Rock climbers metaphorically climbing a mountain to symbolise the call for improved UN Sustainable Development Goals disclosures.

ACCA has joined leading accounting bodies and others calling for corporate and asset owner action on the UN’s Sustainable Development Goals (SDG) and improved reporting in an attempt to hit goals set for 2030.  The Recommendations are authored by Carol Adams, professor of accounting, with Paul Druckman and Russel Picot, Honorary Professors at Durham University Business School.

The report, entitled Sustainable Development Goals Disclosure (SDGD) Recommendations, has been published by global accountancy bodies IFAC (the International Federation of Accountants), ACCA, ICAS, Chartered Accountants Australia and New Zealand, the IIRC (International Integrated Reporting Council) and the World Benchmarking Alliance.
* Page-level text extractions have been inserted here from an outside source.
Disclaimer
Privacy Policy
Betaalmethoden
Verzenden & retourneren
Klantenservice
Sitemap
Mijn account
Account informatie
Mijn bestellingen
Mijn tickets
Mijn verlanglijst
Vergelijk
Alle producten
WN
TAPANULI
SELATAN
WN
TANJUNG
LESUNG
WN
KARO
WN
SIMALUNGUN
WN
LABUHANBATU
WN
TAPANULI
The SDGD Recommendations offer a new approach for private businesses to address sustainable development issues aligned to the three most influential and most used reporting frameworks, in an attempt to establish a best practice for corporate reporting on the SDGs and enable more effective and standardized reporting and transparency on climate change, social and other environmental impacts.

The SDGD Recommendations were developed through consultation with accounting and finance professionals, sustainability experts, academics, consultants, framework and standard setters, asset owners and managers and civil society participants.
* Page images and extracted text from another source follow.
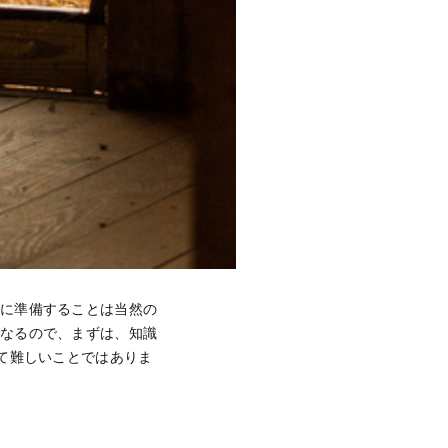
前に準備することは当然の
になるので、まずは、知識
て難しいことではありま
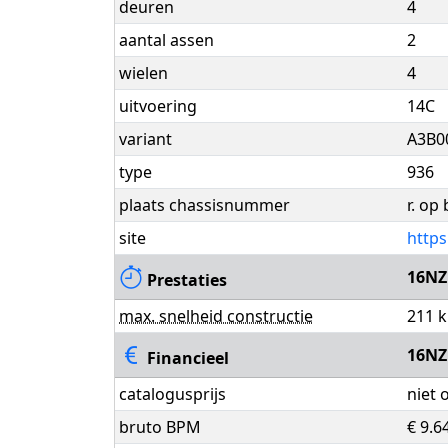
deuren
4
aantal assen
2
wielen
4
uitvoering
14C
variant
A3B0
type
936
plaats chassisnummer
r. op
site
https
16N
Prestaties
max. snelheid constructie
211 
16N
Financieel
catalogusprijs
niet
bruto BPM
€ 9.6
Results from the consultation have been published in Sustainable Development Goals Disclosure (SDGD) Recommendations: Feedback on the consultation. Consultation responses show strong support for alignment of SDGD Recommendations with other key reporting frameworks/standards (those of the Task force on Climate-related Disclosure, the Global Reporting Initiative and the IIRC).  Respondents agreed that accountability for value destruction and negative impacts are critical.
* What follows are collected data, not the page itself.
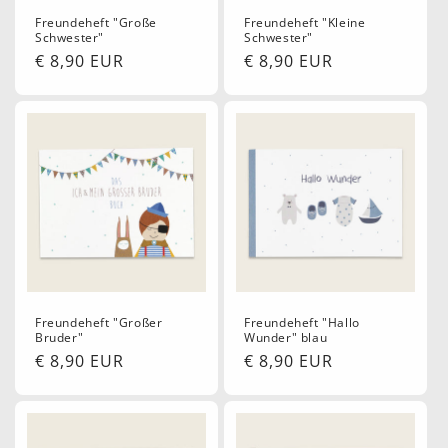
e
Freundeheft "Große
Freundeheft "Kleine
Schwester"
Schwester"
:
Normaler
€ 8,90 EUR
Normaler
€ 8,90 EUR
Preis
Preis
Freundeheft "Großer
Freundeheft "Hallo
Bruder"
Wunder" blau
Normaler
€ 8,90 EUR
Normaler
€ 8,90 EUR
Preis
Preis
The SDGD Recommendations call on organisations to consider sustainable development risks and opportunities relevant to their strategy to create long term value and communicate their impacts on achievement of the SDGs. Important to achieving this is including relevant and material disclosures that influence long term value creation (or destruction) for the organisation and society or that have an impact (positive of negative) on the achievement of the SDGs in the annual report.  Key to driving change is the requirement for a statement from the Board Chair that the Board accepts responsibility for the SDG Disclosures in the annual report.